Plant-type L-asparaginases, which are a subclass of the Ntn-hydrolase family, are divided into potassium-dependent and potassium-independent enzymes with different substrate preferences. While the potassium-independent enzymes have already been well characterized, there are no structural data for any of the members of the potassium-dependent group to illuminate the intriguing dependence of their catalytic mechanism on alkali-metal cations. Here, three crystal structures of a potassium-dependent plant-type L-asparaginase from Phaseolus vulgaris (PvAspG1) differing in the type of associated alkali metal ions (K(+), Na(+) or both) are presented and the structural consequences of the different ions are correlated with the enzyme activity. As in all plant-type L-asparaginases, immature PvAspG1 is a homodimer of two protein chains, which both undergo autocatalytic cleavage to α and β subunits, thus creating the mature heterotetramer or dimer of heterodimers (αβ)2. The αβ subunits of PvAspG1 are folded similarly to the potassium-independent enzymes, with a sandwich of two β-sheets flanked on each side by a layer of helices. In addition to the sodium loop' (here referred to as the stabilization loop') known from potassium-independent plant-type asparaginases, the potassium-dependent PvAspG1 enzyme contains another alkali metal-binding loop (the `activation loop') in subunit α (residues Val111-Ser118). The active site of PvAspG1 is located between these two metal-binding loops and in the immediate neighbourhood of three residues, His117, Arg224 and Glu250, acting as a catalytic switch, which is a novel feature that is identified in plant-type L-asparaginases for the first time. A comparison of the three PvAspG1 structures demonstrates how the metal ion bound in the activation loop influences its conformation, setting the catalytic switch to ON (when K(+) is coordinated) or OFF (when Na(+) is coordinated) to respectively allow or prevent anchoring of the reaction substrate/product in the active site. Moreover, it is proposed that Ser118, the last residue of the activation loop, is involved in the potassium-dependence mechanism. The PvAspG1 structures are discussed in comparison with those of potassium-independent L-asparaginases (LlA, EcAIII and hASNase3) and those of other Ntn-hydrolases (AGA and Tas1), as well as in the light of noncrystallographic studies.

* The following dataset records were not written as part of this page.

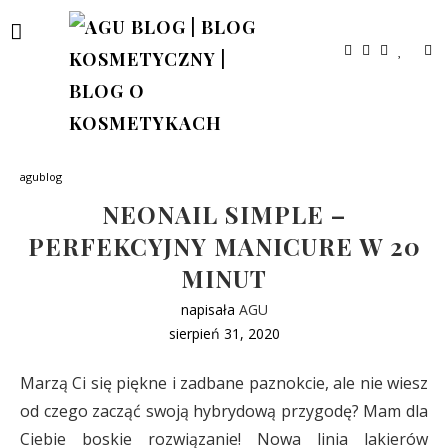
agublog
NEONAIL SIMPLE –
PERFEKCYJNY MANICURE W 20
MINUT
napisała
AGU
sierpień 31, 2020
Marzą Ci się piękne i zadbane paznokcie, ale nie wiesz
od czego zacząć swoją hybrydową przygodę? Mam dla
Ciebie boskie rozwiązanie! Nowa linia lakierów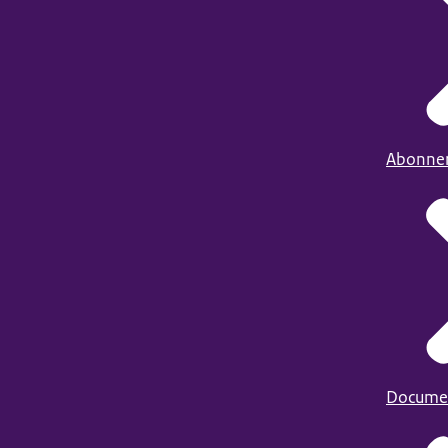
Abonne
Docume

植物型L-天冬酰胺酶是Ntn-水解酶家族的一个亚类,可分为具有不同底物偏好的钾依赖性和非钾依赖性酶。虽然非钾依赖性酶已得到充分表征,但关于钾依赖性酶成员的结构数据尚未见报道,无法阐明其催化机制对碱金属阳离子的有趣依赖性。本文报道了来自菜豆的一种钾依赖性植物型L-天冬酰胺酶(PvAspG1)的三种晶体结构(其结合的碱金属离子类型不同,分别为K⁺、Na⁺或两者皆有),并将不同离子的结构后果与酶活性相关联。与所有植物型L-天冬酰胺酶一样,未成熟的PvAspG1是由两条蛋白质链组成的同型二聚体,两条链均经过自催化切割形成α和β亚基,从而形成成熟的异源四聚体或异源二聚体(αβ)₂二聚体。PvAspG1的αβ亚基折叠方式与非钾依赖性酶相似,由两层β折叠片层夹在中间,两侧各有一层螺旋。除了非钾依赖性植物型天冬酰胺酶中已知的“钠环”(此处称为“稳定环”)外,钾依赖性PvAspG1酶在亚基α(第111位缬氨酸至第118位丝氨酸)中还含有另一个碱金属结合环(“激活环”)。PvAspG1的活性位点位于这两个金属结合环之间,紧邻三个作为催化开关的残基,即组氨酸117、精氨酸224和谷氨酸250,这是在植物型L-天冬酰胺酶中首次发现的新特征。对三种PvAspG1结构的比较表明,结合在激活环中的金属离子如何影响其构象,将催化开关设置为开启(当K⁺配位时)或关闭(当Na⁺配位时),分别允许或阻止反应底物/产物在活性位点的锚定。此外,有人提出激活环的最后一个残基丝氨酸118参与了钾依赖性机制。本文将PvAspG1的结构与非钾依赖性L-天冬酰胺酶(LlA、EcAIII和hASNase3)以及其他Ntn-水解酶(AGA和Tas1)的结构进行了比较,并结合非晶体学研究进行了讨论。